Abstract
Background: Pharmacovigilance is a science that deals on the impact of therapeutic interventions (i.e., benefits and adverse effects) on the target body. In multiple myeloma treatment, it deals with the impact of anti-myeloma drugs on target patients through their risk assessment and risk management. This framework ensures safety and surveillance of anti-myeloma drugs administered to prospective multiple myeloma patients. Pharmacovigilance of anti-myeloma therapy is rarely instituted in the health institutions in sub-Saharan Africa due to late diagnosis and poor palliative care system in the region. The hallmarks are increased disability adjusted life-years, reduced quality adjusted life-years and average survival interval of people living with multiple myeloma in the region.
 Aim: This study highlighted the safety measures undertaken by the healthcare professionals and multiple myeloma patients who are on immunomodulatory (Thalidomide and Lenalidomide) anti myeloma drugs to prevent or minimize adverse drug reactions.
 Methodology: This study was a review of the guidelines for Pharmacovigilance using Kenyan AMPATH anti-myeloma pharmacovigilance brochures and other research database as literature sources. The paper was analysed and grouped according to the following categories namely the adverse drug reactions encountered with the use of anti-myeloma drugs and pharmacovigilance risk management programme (RMP) for immunomodulatory drugs (thalidomide and lenalidomide).

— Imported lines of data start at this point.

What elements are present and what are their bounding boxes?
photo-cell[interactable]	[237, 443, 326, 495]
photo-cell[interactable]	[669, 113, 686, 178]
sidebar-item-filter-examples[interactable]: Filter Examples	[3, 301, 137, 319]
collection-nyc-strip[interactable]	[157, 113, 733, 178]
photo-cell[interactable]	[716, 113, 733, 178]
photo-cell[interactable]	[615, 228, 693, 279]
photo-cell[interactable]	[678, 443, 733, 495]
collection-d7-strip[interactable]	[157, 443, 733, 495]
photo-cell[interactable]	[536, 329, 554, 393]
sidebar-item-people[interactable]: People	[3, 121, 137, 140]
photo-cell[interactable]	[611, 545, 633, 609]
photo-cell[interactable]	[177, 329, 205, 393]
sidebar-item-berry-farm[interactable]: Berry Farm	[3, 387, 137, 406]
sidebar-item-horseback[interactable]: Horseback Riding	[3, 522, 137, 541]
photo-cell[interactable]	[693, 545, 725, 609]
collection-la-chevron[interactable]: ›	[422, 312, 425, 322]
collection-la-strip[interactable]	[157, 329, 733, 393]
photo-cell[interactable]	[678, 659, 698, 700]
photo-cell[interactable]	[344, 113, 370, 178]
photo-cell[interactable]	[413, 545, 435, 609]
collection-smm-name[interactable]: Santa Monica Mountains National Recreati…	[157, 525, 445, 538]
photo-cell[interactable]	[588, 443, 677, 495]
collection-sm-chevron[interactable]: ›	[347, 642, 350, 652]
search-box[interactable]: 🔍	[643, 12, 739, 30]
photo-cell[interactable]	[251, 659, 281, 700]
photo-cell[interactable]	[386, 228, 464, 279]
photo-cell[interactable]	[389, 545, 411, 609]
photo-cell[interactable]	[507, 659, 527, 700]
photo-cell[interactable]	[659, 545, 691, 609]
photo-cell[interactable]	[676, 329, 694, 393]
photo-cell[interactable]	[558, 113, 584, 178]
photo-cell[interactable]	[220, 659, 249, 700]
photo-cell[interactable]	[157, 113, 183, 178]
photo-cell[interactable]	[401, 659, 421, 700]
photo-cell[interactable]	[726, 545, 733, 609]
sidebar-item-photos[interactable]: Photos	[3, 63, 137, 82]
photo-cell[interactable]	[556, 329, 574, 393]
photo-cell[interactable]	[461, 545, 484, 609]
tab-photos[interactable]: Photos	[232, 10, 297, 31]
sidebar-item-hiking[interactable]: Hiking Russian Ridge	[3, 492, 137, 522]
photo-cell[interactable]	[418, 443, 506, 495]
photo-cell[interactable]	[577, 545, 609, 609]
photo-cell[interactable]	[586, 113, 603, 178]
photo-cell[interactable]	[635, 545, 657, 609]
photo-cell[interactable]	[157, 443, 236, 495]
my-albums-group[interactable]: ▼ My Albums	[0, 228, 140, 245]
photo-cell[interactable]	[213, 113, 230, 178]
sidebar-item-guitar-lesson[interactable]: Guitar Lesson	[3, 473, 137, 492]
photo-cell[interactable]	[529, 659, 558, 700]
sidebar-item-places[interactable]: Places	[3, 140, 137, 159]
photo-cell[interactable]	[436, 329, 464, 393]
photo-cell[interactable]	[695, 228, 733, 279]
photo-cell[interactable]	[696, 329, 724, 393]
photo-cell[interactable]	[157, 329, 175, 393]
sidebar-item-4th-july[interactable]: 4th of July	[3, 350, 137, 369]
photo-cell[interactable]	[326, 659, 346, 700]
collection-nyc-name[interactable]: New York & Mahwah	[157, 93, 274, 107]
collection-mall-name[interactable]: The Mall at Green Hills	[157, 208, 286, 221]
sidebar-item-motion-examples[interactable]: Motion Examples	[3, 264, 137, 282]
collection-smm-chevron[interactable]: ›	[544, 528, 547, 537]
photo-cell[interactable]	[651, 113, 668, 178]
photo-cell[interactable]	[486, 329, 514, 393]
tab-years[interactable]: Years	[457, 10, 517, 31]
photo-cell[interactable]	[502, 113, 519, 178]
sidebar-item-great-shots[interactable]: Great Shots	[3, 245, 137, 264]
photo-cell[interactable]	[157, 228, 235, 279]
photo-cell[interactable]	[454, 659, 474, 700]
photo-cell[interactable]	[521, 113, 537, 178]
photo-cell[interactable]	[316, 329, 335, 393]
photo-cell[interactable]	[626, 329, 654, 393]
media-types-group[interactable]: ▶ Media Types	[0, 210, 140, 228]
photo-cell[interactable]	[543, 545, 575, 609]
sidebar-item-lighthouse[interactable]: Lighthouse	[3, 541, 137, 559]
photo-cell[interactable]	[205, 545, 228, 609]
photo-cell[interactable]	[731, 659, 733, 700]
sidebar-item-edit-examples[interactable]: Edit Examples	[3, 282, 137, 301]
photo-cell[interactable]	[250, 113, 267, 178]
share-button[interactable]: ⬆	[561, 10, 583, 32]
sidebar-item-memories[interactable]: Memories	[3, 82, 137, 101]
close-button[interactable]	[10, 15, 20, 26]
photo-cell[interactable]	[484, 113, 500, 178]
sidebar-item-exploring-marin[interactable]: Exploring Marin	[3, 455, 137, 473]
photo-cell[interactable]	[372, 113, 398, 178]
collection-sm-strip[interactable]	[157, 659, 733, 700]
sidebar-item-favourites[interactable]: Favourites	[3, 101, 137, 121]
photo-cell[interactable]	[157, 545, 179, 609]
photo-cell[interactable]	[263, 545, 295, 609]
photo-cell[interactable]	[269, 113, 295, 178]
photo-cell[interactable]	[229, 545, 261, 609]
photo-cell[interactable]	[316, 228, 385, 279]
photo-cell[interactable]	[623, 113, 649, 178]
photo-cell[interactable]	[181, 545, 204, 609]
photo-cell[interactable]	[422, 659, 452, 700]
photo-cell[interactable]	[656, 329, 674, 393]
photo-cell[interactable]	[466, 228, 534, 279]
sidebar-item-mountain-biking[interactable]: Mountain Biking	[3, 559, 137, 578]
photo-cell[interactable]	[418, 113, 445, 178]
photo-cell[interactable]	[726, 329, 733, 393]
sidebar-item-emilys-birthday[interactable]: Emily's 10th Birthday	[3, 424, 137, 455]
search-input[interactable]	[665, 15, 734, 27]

 Results: The three major identified safety tools for effective pharmacovigilance of the anti-myeloma patient population were the healthcare professional workforce, safety guidelines brochures and safety forms for registration and documentation of impact of therapeutic interventions. The healthcare professionals are key players in the formulation of pharmacovigilance risk management protocols. The risk management starts with education of the healthcare providers and myeloma patients using guidelines brochures designated for the respective groups. The prescriber registration-, pharmacy registration-, treatment initiation-, prescription authentication-, and adverse drug reaction forms are the essential safety working documents that are needed to be completed by the patient and healthcare professionals for effective monitoring and evaluation. Both the healthcare provider and the myeloma patient are expected to adhere strictly to the safety measures enshrined in the pharmacovigilance guideline brochures. The patient’s anti-myeloma safety measures are stratified into female of child bearing age, women above the child-bearing age and the male sub-population.
 Conclusion: In setting up a comprehensive multiple myeloma care centre, an effective pharmacovigilance program is paramount. This requires healthcare professional workforce, safety guidelines brochures and safety forms for registration and documentation of impact of therapeutic interventions. Policy formulation, sustainable drug availability and collaboration with support groups are vital tools to drive this operative framework in underserved settings of sub-Saharan Africa.